ABSTRACT

The surfacing of predictive and probabilistic genetic information, potentially treated as a new kind of social and economic commodity on markets for social goods such as insurance and employment, raises a variety of superimposed and crossed ethical, legal and social dilemmas (Callahan, 1996). Should employers and insurers be allowed to mandate genetic testing as a precondition to employment or insurance, and to screen out from the workforce or insurance pools those at higher than average risk of future disease and disability or premature death? Will genetic information impact on the range of job opportunities available to those diagnosed with a sub-optimal genetic make-up? Could genetic information condition access and pricing in healthcare, in life and disability insurance? If they cannot enforce genetic testing, should employers and insurers nevertheless be allowed to require individuals to disclose results of previous genetic tests results? May current and potential employees and policy-holders voluntarily disclose genetic information to employers and insurers when disclosure would allow them to be hired preferentially or to demonstrate to the insurer that they should not be placed in a substandard class of risks?
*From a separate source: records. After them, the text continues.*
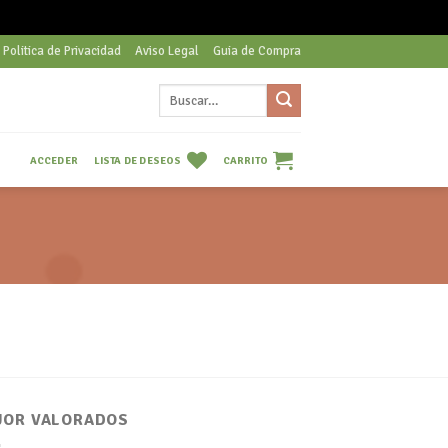
Politica de Privacidad
Aviso Legal
Guia de Compra
Buscar
por:
LISTA DE DESEOS
CARRITO
ACCEDER
JOR VALORADOS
Whereas the general public fears that genetic information will be misused by private and public institutions as a basis for withholding certain rights, privileges or benefits or granting such benefits only on less favourable conditions than would otherwise be imposed, private and public institutions are particularly concerned about the allocative inefficiencies and potential business disruptions they would endure being denied access to genetic insights about the individuals they are dealing with in contractual contexts. Individuals’ rights to privacy and interests in employment and insurance must be weighed against the interests of insurers and employers in using genetic information to better estimate future costs.